Liquéfier le méthane à la ferme pour le collecter « comme le lait »


TNC le 05/06/2024 à 04:56
SublimeEnergie

La commercialisation est prévue par Sublime Énergie pour la fin d’année 2026. (© Sublime Energie)

La startup française Sublime Énergie a mis au point une technologie qui rend la méthanisation accessible même aux exploitations isolées. Un essai grandeur nature sera réalisé en 2025 dans les Côtes-d’Armor.

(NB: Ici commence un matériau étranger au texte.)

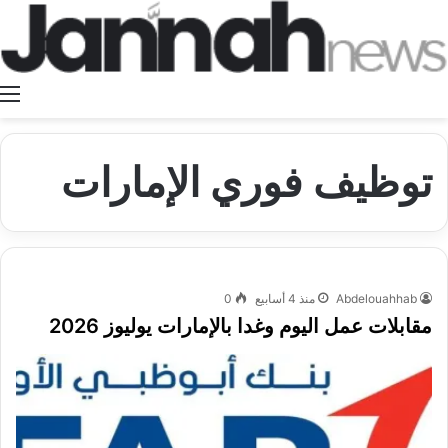
ا
توظيف فوري الإمارات
Abdelouahhab
منذ 4 أسابيع
0
مقابلات عمل اليوم وغدا بالإمارات يوليوز 2026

« L’idée, c’est de récolter le méthane comme le lait, en faisant la tournée des fermes. Et pour cela, il fallait trouver une solution sur place pour en recueillir le plus possible car le gaz prend de la place. C’est ce que nous avons réussi. » Bruno Adhémar est le président et le fondateur de Sublime Énergie. Cette startup, issue de l’École des Mines de Paris, a dévoilé, fin mai, une technologie unique au monde : la liquéfaction du biogaz. Son objectif est de rendre la méthanisation accessible aux exploitations trop petites ou isolées pour accueillir une grande structure.

« Les solutions actuelles ont leurs limites », constate Bruno Adhémar. La cogénération, à la rentabilité limitée, semble avoir fait son temps. Le raccordement aux réseaux est, lui, cher et nécessite des phases coûteuses d’épuration et des débits importants. « Notre technologie représente un potentiel aujourd’hui inexploité estimé à 26 TWh d’énergie renouvelable d’ici 2050 », met en avant Sublime Énergie.

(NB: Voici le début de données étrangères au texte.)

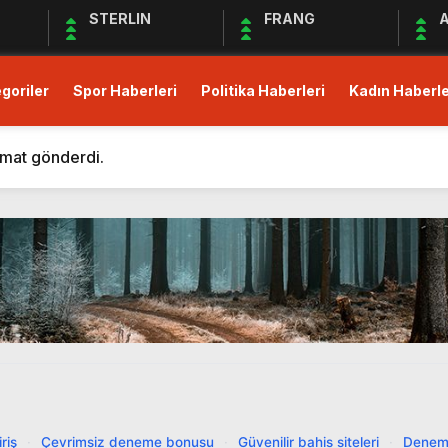
STERLIN
FRANG
A
goriler
Spor Haberleri
Politika Haberleri
Kadın Haberle
m Eden Bergüzar Korel, Dayanışmanın Önemine Vurgu Yapt
 kısıtlı!
imat gönderdi.
Derneği Deprem Bölgesindeki Yardım Çalışmalarına Devam 
maları Devam Ediyor
üş Birliği Sağlanamadı, Piyasalar Tedirgin
anak Yağış, Trafiği Durma Noktasına Getirdi
zular Açık Mikrofon’a Konuk Olacak
mler Öncesi Erişimi Engelledi
it Avans ve Altın İçin Düzenleme: Yüzde 30 Oranında Menk
m Eden Bergüzar Korel, Dayanışmanın Önemine Vurgu Yapt
riş
·
Çevrimsiz deneme bonusu
·
Güvenilir bahis siteleri
·
Denem
 kısıtlı!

Des opérations « simples » à la ferme

La science étant pleine de joies spontanées, ce procédé a été découvert par hasard. Le gaz est liquéfié dans un « agent de portage », directement dans la citerne qui servira au transport. Auparavant, le gaz a fait l’objet d’étapes « simples », notamment de séchage, pour enlever l’eau. Pour filer la métaphore lactée, « on ne fait pas compliqué à la ferme : on récolte le lait cru, pas demi-écrémé ». Le biogaz, composé à 50 % de méthane et 50 % de CO2, est ensuite collecté, regroupé, transformé en BioGNV et BioCO2 et commercialisé. L’« agent de portage » est recyclé puis renvoyé dans sa citerne à la ferme, et le cycle redémarre. 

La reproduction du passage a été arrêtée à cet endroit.